The values of integrated marketing were also perfectly compatible with the even playing field that is the DH workspace: It’s important, the Desautels say, to let everyone in the firm have a voice. That, in turn, makes the deliverable work more consistent and more successful.
“Not only did we all need to work together, live together and thrive together, but we weren’t in competition with each other,” Cher says. “There was enough room for everybody. Everybody could have a voice. Everybody has things that are important to them and want to feel listened to.”
“We came forward with that intention, and it has served us well. And it has legs. The team now can carry that forward and add to it beyond our wildest dreams.”
It’s all about serving the underserved.
The importance of diversity and social equity in marketing has become more and more pronounced in the last couple decades, and DH was a pioneer in the field.
DH was the first Inland Northwest communications agency to work closely with the region’s Native American tribes and its casinos as clients, something that is still a source of pride for Jim, a member of the Colville Confederated Tribes.
“My goal was to start showing tribes as our neighbors and our friends,” Jim says. “These aren’t just casinos. These are community members. These are community supporters. These are community providers.”
As more and more agencies push practices of diversity, equity and inclusion to the top of their priority lists, it’s not enough to merely adopt a DEI ethos, the Desautels say: Organizations need to recognize that many cultural and social systems are built unfairly, and let that reflect in their work.
“The only way we can move forward is to acknowledge the trauma of the past, and the way many systems were built, but also be hopeful and optimistic and take the best of what’s out there,” Cher says. “For organizations developing a DEI statement, that’s just the beginning. You’ve got to live with it and build on it and make sure it’s in the hearts and minds of your people.”

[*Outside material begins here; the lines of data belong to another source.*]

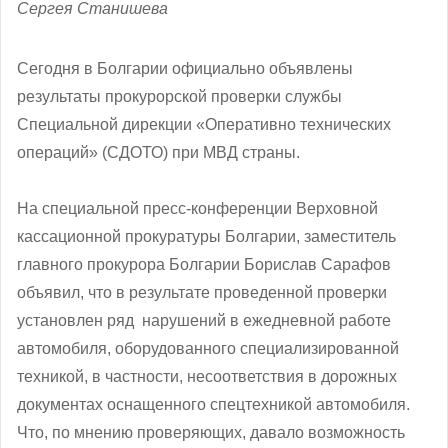
Сергея Станишева
Сегодня в Болгарии официально объявлены
результаты прокурорской проверки службы
Специальной дирекции «Оперативно технических
операций» (СДОТО) при МВД страны.
На специальной пресс-конференции Верховной
кассационной прокуратуры Болгарии, заместитель
главного прокурора Болгарии Борислав Сарафов
объявил, что в результате проведенной проверки
установлен ряд нарушений в ежедневной работе
автомобиля, оборудованного специализированной
техникой, в частности, несоответствия в дорожных
документах оснащенного спецтехникой автомобиля.
Что, по мнению проверяющих, давало возможность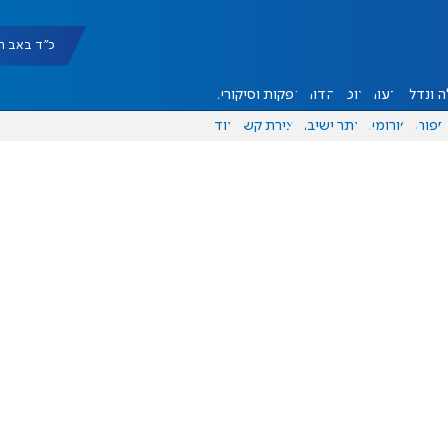
כ"ד באב תשפ"ו |
 ונדל"ן
דעות
אוכל
יהדות
הפקות וסיקורים
ספורט
פורומים
אתר ישיבה
יצירת קשר
עוד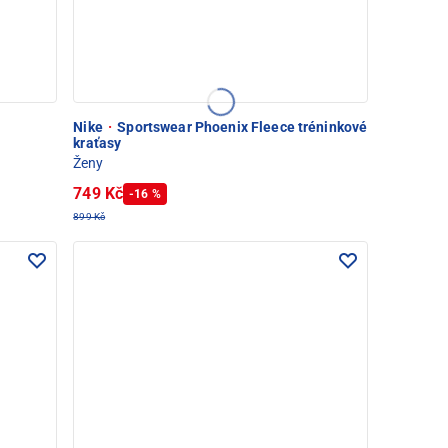
Nike
·
Sportswear Phoenix Fleece tréninkové
kraťasy
Ženy
749 Kč
-16 %
899 Kč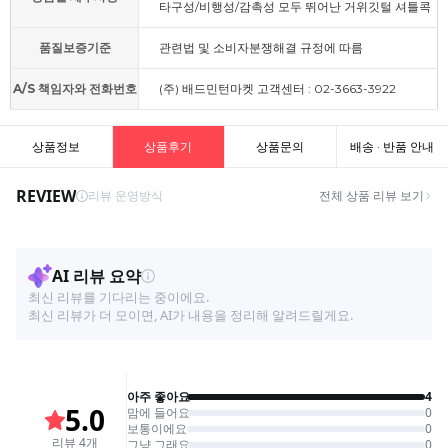
타구성/비행성/감촉성 모두 뛰어난 거위깃털 셔틀콕
품질보증기준
관련법 및 소비자분쟁해결 규정에 따름
A/S 책임자와 전화번호
(주) 배드민턴마켓 고객센터 : 02-3663-3922
상품정보
상품후기
상품문의
배송 · 반품 안내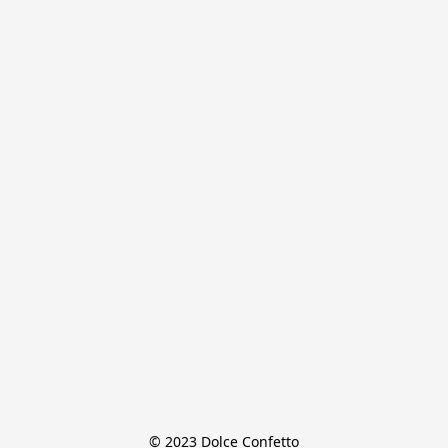
© 2023 Dolce Confetto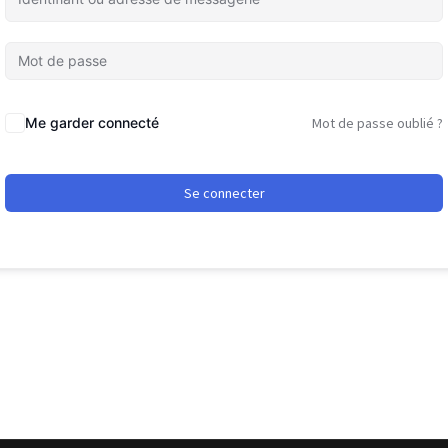
Me garder connecté
Mot de passe oublié ?
Se connecter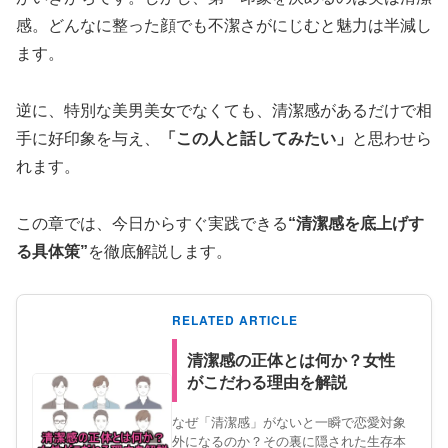
感。どんなに整った顔でも不潔さがにじむと魅力は半減し
ます。
逆に、特別な美男美女でなくても、清潔感があるだけで相
手に好印象を与え、
「この人と話してみたい」
と思わせら
れます。
この章では、今日からすぐ実践できる
“清潔感を底上げす
る具体策”
を徹底解説します。
RELATED ARTICLE
清潔感の正体とは何か？女性
がこだわる理由を解説
なぜ「清潔感」がないと一瞬で恋愛対象
外になるのか？その裏に隠された生存本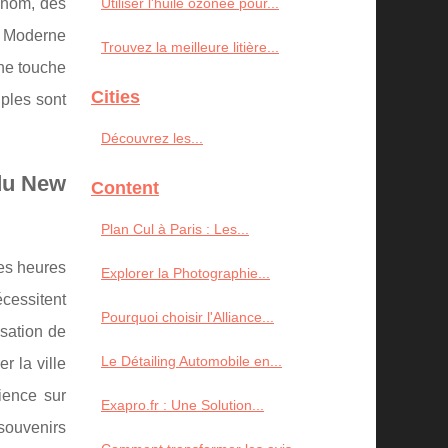
enom, des
Utiliser l'huile ozonée pour...
t Moderne
Trouvez la meilleure litière...
une touche
Cities
iples sont
Découvrez les...
 du New
Content
Plan Cul à Paris : Les...
les heures
Explorer la Photographie...
cessitent
Pourquoi choisir l'Alliance...
isation de
Le Détailing Automobile en...
r la ville
ience sur
Exapro.fr : Une Solution...
souvenirs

DH is still driven by Jim & Cher’s founding values.
DH was founded on the notion of zealotry — the firm would not only commit wholeheartedly to its clients, but become full-throated advocates for their missions, values and visions. Those ideals are still a key part of DH’s business model, which aims to empower people, causes and organizations in order to create positive change in society.
All that originates from Jim and Cher. They’re careful to note that an employee can only be a true zealot if they feel their voice is heard, and that their viewpoint is as valuable as any of their coworkers, regardless of seniority.
“Letting people have their lives and their passions is important,” Cher says. “We go out of our way to have people be healthy in the workplace, and play to their strengths.”
“A company has to continue to unleash its ability and its power,” Jim says, adding that a firm is only as successful as the people it chooses to represent it. “If you hire well, you can do a lot of good things. And I always bragged that I hired well.”
Looking to the future.
As DH closes out its first quarter century, the agency’s staff is 10 times what it was in the beginning, and its work has morphed and evolved right alongside our increasingly hyperconnected world. Yet the principles and value systems that were first scratched out on the Desautels’ napkin remain in place, and the founders hope DH’s best, most productive years are still ahead of it.
“25 years is a lot in life, but it’s pretty young for a firm,” Cher says. “In terms of scale, ability and passion and talent, larger firms really don’t have anything on DH.”